Cyber Security Vulnerability Engineer II (30762) at GI Alliance – Southlake, Texas

Cyber Security Vulnerability Engineer II (30762)
Job DetailsJob Location: GIA Southlake Admin - Southlake, TX 76092
Position Type: Full Time
Job Shift: Day
Description

CyberSec Vulnerability Eng. II

Position purpose
We are seeking a highly skilled Senior Cybersecurity Vulnerability Engineer with deep expertise in healthcare environments to join our Information Security Team. This role is responsible for identifying, assessing, prioritizing, and driving remediation of vulnerabilities across clinical and enterprise systems. The ideal candidate understands the unique challenges of securing healthcare infrastructure, including medical devices, EHR systems, and regulatory requirements.
Responsibilities/Duties/Functions/Tasks:
Reasonable accommodations may be made to enable individuals with disabilities to perform the essential functions.

Lead enterprise-wide vulnerability management programs, including scanning, assessment, prioritization, and remediation tracking

Perform advanced vulnerability assessments on networks, applications, cloud environments, and medical devices

Collaborate with IT, DevOps, clinical engineering, and application teams to remediate[JS1] security vulnerabilities

Analyze vulnerability scan results and threat intelligence to identify risk exposure and recommend mitigation strategies

Develop and maintain vulnerability management policies, standards, and procedures aligned with healthcare regulations

Conduct risk-based prioritization using frameworks such as CVSS, threat context, and asset criticality

Support penetration testing activities and red team exercises

Monitor and report on vulnerability metrics, trends, and KPIs to leadership

Ensure compliance with healthcare regulations and standards (e.g., HIPAA, HITRUST, NIST, SO 27001, SOC 2, PCI-DSS)

Provide guidance on secure configuration and patch management for clinical systems and medical devices

Stay current on emerging threats, vulnerabilities, and healthcare-specific attack vectors

Support the development and maintenance of risk registers and risk treatment plans

Assist in the development, review, and enforcement of information security policies, standards, and procedures as is relates to patch management and vulnerability remediation

Support internal and external audits, including evidence gathering and remediation tracking

Maintain awareness of emerging threats, regulatory changes, and industry best practices

Qualifications
Education:

Bachelor’s degree in Cybersecurity, Information Technology, Computer Science, STEM or related field

Experience:

5–8+ years of experience in vulnerability management, security engineering, or related[JS2] cybersecurity roles

Strong experience with vulnerability scanning tools (e.g., Tenable, Qualys, Rapid7)

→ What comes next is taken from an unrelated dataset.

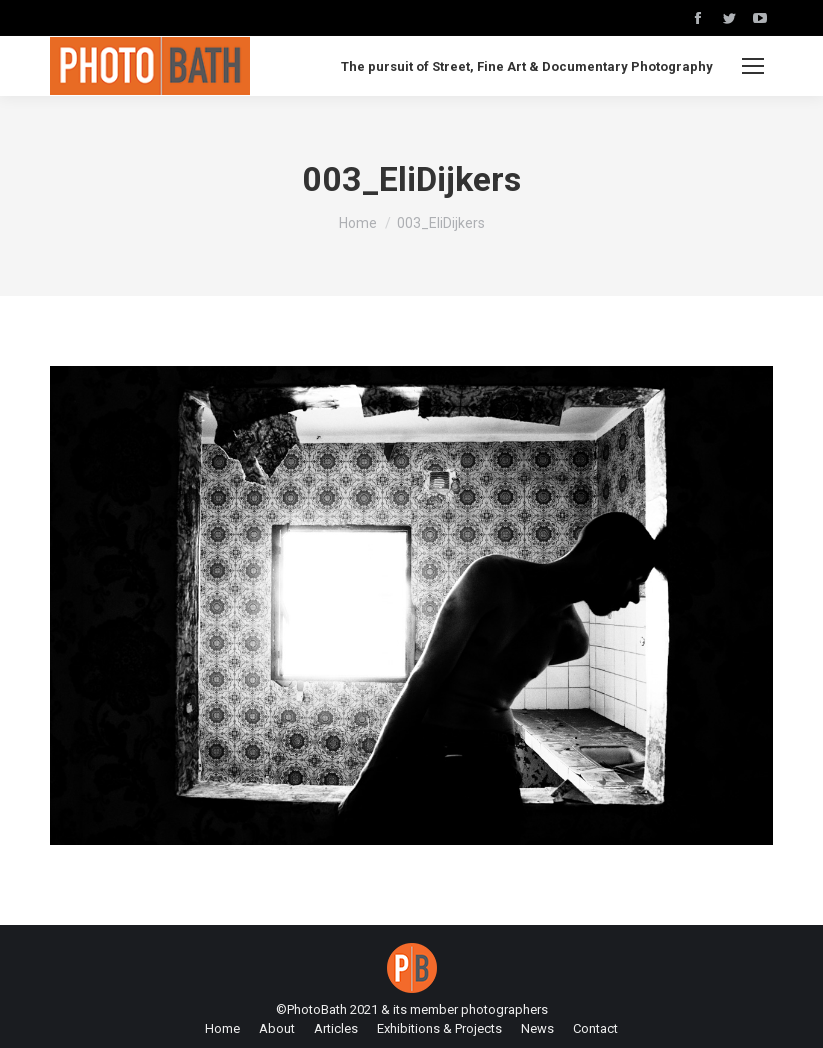  Describe the element at coordinates (753, 66) in the screenshot. I see `[Mobile menu icon]` at that location.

Deep understanding of operating systems, networks, and cloud environments

Experience working in healthcare or highly regulated environments

Knowledge of healthcare systems such as EHR/EMR platforms and medical device security

Familiarity with regulatory frameworks such as HIPAA, HITRUST, NIST CSF, and ISO 27001, SOC II, SOX

Strong analytical, problem-solving, and communication skills

Ability to manage multiple priorities and work cross-functionally

Professional certifications such as CISSP, CEH, OSCP, or GIAC

Knowledge of cloud security and compliance (AWS, Azure, GCP)

Experience with third-party risk management programs (Archer, Drata)

Essential Skills and Experience:

Experience with container and cloud security (AWS, Azure, GCP)

Knowledge of DevSecOps and CI/CD pipeline security

Experience with scripting or automation (Python, PowerShell, Bash)

Familiarity with threat modeling and risk assessment methodologies

Experience securing IoT/medical devices in clinical environments

Problem analysis and problem resolution at both an operational and tactical level.

Experience in developing and deploying security specific solutions including the automation of repeatable security tasks and controls.

Experience with security vulnerability and penetration tools, remediation, and processes.

Performance Requirements:

Attention to detail and documentation rigor

Integrity and accountability

Risk-based decision making

Cross-functional collaboration

Attention to detail and accuracy

Ability to communicate complex security issues to non-technical stakeholders

Proactive and continuous improvement mindset

Equipment Operated: This role routinely uses standard office equipment such as computers, phones, photocopiers, filing cabinets and fax machines.
Work Environment: This job operates in professional office environments.
Physical Requirements: While performing the duties of this job, the employee is occasionally required to stand; walk; sit; use hands to finger, handle, or feel objects, tools or controls; reach with hands and arms; climb stairs; balance; stoop, kneel, crouch or crawl; talk or hear; and taste or smell. The employee must occasionally lift or move up to 25 pounds. Specific vision abilities required by the job include close vision, distance vision, color vision, peripheral vision, depth perception and the ability to adjust focus.